A Deal Killer is a condition that, if undetected and unresolved before a third-party sale, will kill the transaction. The goal of pre-sale planning is to maximize sale profits, achieve the owner's “softer” goals, and neutralize these Deal Killers.
There are a number of Deal Killers that, once the sale process begins, live up to their name: They can and will destroy a deal. Let’s start with the most common, and avoidable, Deal Killers. You'll notice that they all have something in common – false assumptions about how much they need from their business and how much they can get from the sale.
Deal Killer #1 – Inaccurate Financial Requirements
The first, and most avoidable, pitfall is when an owner believes that they can sell their business for enough money today to satisfy their financial independence needs and wants before going to market.
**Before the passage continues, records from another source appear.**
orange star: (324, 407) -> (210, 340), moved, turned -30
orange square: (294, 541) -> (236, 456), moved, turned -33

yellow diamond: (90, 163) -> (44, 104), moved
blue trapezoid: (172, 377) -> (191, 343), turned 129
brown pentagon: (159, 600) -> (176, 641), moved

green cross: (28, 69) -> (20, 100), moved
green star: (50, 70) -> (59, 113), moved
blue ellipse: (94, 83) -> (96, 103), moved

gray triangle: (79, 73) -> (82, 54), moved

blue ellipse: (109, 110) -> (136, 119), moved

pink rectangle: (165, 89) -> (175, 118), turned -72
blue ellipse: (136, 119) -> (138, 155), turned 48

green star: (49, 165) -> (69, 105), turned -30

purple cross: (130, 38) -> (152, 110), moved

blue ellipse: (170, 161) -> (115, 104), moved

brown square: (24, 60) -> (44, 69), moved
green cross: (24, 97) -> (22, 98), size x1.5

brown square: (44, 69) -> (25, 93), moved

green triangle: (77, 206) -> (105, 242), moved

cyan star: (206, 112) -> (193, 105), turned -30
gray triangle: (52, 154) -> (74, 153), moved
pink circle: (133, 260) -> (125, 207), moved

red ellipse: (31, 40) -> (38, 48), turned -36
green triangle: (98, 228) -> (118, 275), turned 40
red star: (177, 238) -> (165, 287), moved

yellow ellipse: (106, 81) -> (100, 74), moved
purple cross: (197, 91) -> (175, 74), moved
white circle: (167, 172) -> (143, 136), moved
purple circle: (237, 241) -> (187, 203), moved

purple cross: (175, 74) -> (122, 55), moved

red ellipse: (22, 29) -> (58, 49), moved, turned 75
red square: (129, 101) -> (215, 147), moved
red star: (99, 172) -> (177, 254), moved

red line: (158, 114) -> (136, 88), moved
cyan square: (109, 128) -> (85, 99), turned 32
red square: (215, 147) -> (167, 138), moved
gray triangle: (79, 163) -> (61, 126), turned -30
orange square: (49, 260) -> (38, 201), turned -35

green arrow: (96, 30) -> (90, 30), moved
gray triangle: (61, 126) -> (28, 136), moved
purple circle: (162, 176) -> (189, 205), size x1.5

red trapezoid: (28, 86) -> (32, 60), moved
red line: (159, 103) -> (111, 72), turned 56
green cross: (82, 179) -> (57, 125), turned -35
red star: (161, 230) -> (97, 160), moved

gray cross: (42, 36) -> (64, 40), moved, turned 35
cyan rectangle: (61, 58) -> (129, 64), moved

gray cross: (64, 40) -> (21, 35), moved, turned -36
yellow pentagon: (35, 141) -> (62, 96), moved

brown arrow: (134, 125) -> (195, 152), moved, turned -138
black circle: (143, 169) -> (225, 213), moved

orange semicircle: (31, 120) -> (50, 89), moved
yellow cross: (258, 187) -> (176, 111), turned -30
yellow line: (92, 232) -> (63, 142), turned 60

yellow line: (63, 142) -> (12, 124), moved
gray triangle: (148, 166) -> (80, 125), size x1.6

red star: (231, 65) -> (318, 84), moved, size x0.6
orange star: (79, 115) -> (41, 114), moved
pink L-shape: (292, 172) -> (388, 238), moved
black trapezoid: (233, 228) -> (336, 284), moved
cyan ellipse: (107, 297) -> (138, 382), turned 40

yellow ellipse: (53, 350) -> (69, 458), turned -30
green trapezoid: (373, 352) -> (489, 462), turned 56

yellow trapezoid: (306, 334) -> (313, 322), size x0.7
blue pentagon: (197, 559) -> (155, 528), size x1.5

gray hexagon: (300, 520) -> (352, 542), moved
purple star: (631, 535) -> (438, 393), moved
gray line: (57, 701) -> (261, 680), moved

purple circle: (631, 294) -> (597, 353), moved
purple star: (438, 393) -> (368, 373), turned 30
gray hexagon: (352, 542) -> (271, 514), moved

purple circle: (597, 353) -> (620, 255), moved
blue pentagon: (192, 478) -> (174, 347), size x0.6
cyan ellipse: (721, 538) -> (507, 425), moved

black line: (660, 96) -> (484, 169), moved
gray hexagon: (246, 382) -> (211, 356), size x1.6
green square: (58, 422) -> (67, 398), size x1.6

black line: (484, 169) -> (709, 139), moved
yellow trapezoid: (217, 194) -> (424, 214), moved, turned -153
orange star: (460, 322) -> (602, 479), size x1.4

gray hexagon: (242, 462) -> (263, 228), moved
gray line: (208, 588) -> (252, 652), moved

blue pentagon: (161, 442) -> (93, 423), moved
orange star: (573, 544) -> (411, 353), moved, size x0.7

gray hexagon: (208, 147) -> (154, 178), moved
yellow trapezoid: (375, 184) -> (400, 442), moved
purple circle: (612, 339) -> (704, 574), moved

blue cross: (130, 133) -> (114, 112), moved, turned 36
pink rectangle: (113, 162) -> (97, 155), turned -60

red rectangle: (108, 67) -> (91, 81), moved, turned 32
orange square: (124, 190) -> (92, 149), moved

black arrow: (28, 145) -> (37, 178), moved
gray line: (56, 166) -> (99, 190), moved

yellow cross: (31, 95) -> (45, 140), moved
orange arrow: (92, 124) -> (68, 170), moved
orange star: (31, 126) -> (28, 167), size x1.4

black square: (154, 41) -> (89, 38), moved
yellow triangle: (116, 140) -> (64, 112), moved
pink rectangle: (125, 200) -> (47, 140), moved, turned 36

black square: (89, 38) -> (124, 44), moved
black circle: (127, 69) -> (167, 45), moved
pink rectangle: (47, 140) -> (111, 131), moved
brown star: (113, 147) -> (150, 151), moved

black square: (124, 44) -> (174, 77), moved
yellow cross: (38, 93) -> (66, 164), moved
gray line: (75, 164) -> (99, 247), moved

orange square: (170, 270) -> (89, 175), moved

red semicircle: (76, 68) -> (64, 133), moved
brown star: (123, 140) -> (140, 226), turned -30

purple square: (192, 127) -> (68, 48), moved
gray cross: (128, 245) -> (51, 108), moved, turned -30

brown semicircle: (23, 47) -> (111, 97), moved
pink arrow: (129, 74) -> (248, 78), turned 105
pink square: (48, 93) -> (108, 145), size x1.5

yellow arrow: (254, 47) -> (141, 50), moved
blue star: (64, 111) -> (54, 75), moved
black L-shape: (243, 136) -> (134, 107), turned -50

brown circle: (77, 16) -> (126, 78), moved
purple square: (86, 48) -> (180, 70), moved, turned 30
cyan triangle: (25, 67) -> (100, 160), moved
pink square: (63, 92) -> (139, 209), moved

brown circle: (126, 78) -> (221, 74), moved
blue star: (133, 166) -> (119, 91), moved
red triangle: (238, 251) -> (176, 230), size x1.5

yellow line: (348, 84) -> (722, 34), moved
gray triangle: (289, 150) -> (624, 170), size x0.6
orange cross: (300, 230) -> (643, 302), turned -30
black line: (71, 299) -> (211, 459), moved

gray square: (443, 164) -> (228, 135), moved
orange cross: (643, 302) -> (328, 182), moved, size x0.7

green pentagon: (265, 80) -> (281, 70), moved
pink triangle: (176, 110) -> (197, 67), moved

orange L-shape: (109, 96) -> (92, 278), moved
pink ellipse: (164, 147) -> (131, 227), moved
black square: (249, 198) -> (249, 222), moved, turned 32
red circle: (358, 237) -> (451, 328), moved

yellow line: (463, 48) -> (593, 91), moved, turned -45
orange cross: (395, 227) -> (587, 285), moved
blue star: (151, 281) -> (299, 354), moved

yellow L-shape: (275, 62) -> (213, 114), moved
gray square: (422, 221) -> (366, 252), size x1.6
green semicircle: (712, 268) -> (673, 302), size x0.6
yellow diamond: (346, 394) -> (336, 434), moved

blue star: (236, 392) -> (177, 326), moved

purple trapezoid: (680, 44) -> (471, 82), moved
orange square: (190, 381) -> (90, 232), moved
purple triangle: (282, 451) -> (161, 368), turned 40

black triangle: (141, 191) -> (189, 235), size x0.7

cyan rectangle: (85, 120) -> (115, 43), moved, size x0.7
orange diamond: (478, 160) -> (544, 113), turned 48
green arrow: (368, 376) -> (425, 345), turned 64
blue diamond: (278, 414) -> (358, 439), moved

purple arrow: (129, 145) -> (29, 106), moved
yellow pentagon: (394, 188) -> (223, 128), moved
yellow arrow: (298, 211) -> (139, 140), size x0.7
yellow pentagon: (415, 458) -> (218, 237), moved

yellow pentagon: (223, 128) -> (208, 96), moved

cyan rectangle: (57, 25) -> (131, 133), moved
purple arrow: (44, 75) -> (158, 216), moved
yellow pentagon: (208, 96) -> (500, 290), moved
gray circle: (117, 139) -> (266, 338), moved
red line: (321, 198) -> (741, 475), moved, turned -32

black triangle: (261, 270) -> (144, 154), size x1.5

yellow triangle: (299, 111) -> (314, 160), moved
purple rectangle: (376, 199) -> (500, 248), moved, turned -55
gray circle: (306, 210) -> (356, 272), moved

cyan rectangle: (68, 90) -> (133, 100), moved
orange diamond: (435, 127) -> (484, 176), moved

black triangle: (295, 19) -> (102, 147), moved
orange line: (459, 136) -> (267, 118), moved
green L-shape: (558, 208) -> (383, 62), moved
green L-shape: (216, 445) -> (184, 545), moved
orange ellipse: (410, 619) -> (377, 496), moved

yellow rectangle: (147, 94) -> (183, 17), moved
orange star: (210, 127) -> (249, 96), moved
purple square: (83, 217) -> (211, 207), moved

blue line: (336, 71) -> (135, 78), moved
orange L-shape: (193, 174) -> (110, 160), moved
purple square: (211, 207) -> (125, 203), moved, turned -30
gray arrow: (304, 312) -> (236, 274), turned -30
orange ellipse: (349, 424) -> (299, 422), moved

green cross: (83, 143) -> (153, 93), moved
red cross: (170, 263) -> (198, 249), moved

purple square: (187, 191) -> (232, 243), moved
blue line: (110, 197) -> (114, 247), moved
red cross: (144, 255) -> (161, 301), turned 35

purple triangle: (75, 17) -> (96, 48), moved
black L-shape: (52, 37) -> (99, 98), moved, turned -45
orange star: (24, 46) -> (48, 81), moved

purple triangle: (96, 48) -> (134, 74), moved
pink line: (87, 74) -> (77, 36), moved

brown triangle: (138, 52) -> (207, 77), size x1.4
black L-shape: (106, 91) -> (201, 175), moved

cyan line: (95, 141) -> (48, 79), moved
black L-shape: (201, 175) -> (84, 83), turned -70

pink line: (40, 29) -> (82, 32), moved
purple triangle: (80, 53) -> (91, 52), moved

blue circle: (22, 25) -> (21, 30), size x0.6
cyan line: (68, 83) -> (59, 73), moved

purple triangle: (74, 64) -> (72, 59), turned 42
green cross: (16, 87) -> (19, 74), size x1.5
There are two parts to this Deal Killer:
- The failure to appreciate how much money your client needs to support their post-exit life for as long as that life is likely to last.
- The failure to base an assessment of their company’s value on a professional estimate rather than on assumptions.
To neutralize this Deal Killer, you first need to sit down with your client and figure out exactly what they need to achieve financial security. You may have already done this with your client while working together to determine their goals. Then, hire a professional appraiser to calculate the value of their company. No client should ever take their business to market with assumptions in these two areas. Help them get the facts so they are making informed decisions about their future.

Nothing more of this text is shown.